Alan Chait Award for Excellence in Mentorship

The Alan Chait Award for Excellence recognizes a faculty member who has demonstrated an outstanding commitment to mentorship, teaching, and professionalism for trainees.

Dr. Alan Chait
This is unpublished

The Alan Chait Award for Excellence recognizes a faculty member who has demonstrated an outstanding commitment to mentorship, teaching, and professionalism for trainees.

This award honors Dr. Chait’s two passions—teaching in the clinical setting and providing mentorship for trainees in the research setting. The award is funded from the division and aims to recognize the outstanding teaching in both the clinical and research environments.

The award recognizes a clinical or research faculty member each year. 

Clinical

Clinical faculty or physician scientists eligible for the award can include professors, associate professors, or assistant professors at any site.

The clinical faculty member should demonstrate outstanding teaching skills, clinical knowledge, and professionalism in the clinical environment. The clinical faculty member will be selected by consensus from the clinical fellows (Years 1-3), and presented to the Fellowship Administrator before the annual May graduation.

Clinical fellows will be asked to nominate three faculty members, with the goal of awarding a single winner based on the collective responses.

Research

Research faculty eligible for the award can include professors, associate professors, or assistant professors and can be scientists at any site. Faculty should demonstrate outstanding teaching skills, research knowledge, trainee support, and professionalism in the research environment.

Research faculty members may be a current mentor or have provided outstanding, impactful support towards trainee(s).
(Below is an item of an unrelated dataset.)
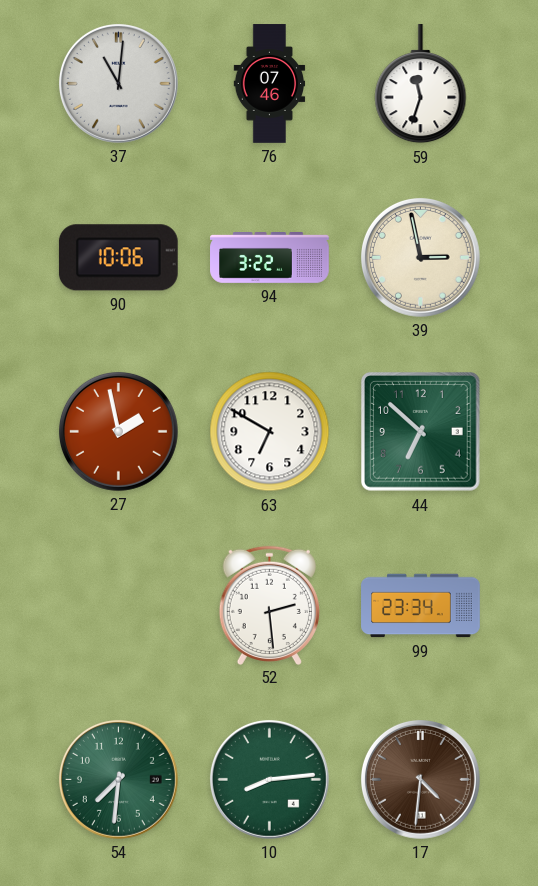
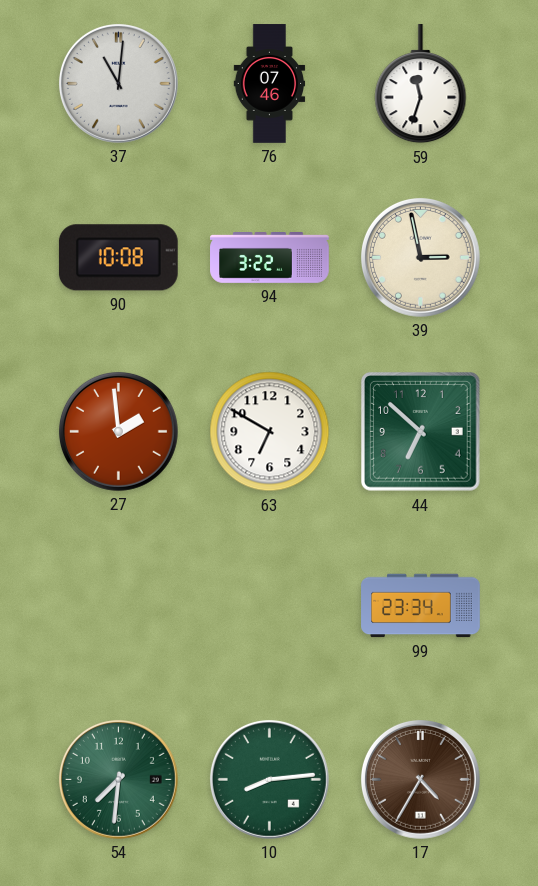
90: 10:06 -> 10:08
27: 1:58 -> 1:59
52: 2:29 -> none
17: 4:31 -> 4:35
An example would be if a research faculty member volunteered to review and comment on a grant for a trainee outside of his/her lab or helped a trainee write a first author publication which was published nationally.

Research fellows will be asked to nominate three faculty members, with the goal of awarding a single winner based on the response.

Past recipients

2023  Mauricio Dorfman
2023  Farah Khan
2019  Abe DeSantis
2018  Jenny Kanter
2017  Jing Chao

Alan Chait Biography

Dr. Alan Chait received his medical training at the University of Cape Town, and trained as a resident and fellow at Hammersmith Hospital in London, before becoming a fellow at the University of Washington Division of Metabolism, Endocrinology and Nutrition under the mentorship of Dr. Edwin L. Bierman.

Dr. Chait joined the Division as an assistant professor in 1977, was named as Head of the Section of Clinical Nutrition in 1983, and was Head of the Division for over twenty years between 1996 and 2016. He was named the Edwin L. Bierman Professor of Medicine in 2000.

Dr. Chait’s clinical interests include disorders of lipid metabolism, prevention of cardiovascular disease in individuals with lipid disorders and diabetes, and general endocrinology. His research interests include studying the role of diabetes in the pathogenesis of macrovascular disease, understanding links amongst obesity, inflammation, insulin resistance and atherosclerosis, and researching lipoprotein-proteoglycan interactions in atherogenesis.

Dr. Chait is internationally known as a leader in lipid research and has received many honors and awards including the RH Williams/Rachmiel Levine Award, the American Diabetes Association Edwin L Bierman Lectureship Award, the American Heart Association Special Recognition Award in Vascular Biology, the Outstanding Foreign Investigator Award from the Japan Society of Diabetes Complications and the Mayo Soley Award from the Western Society for Clinical Investigation. 

He was a member of and chaired the U.S.-Japan Nutrition and Metabolism Panel, was President of the Western Society for Clinical investigation, and was a member of and chaired the American Heart Association Nutrition Committee.

In support his research, Dr. Chait was awarded a Clinical Associate Physician Award to the Clinical Research Center (now part of ITHS), an Established Investigator Award from the American Heart Association, a NIH R01, was Co-Director of the Clinical Nutrition Research Unit from 1985-1992 and was Director from 1992-2012, and was a Project Director on a Diabetes Program Project Grant and Principal Investigator of that same PPG from 1995 to 2012, and continues to have a project on that same PPG.

Dr. Chait was previously the PI on a Nutrition Training Grant and continues as a Co-Director. He has mentored over 30 postdoctoral fellows in the Division.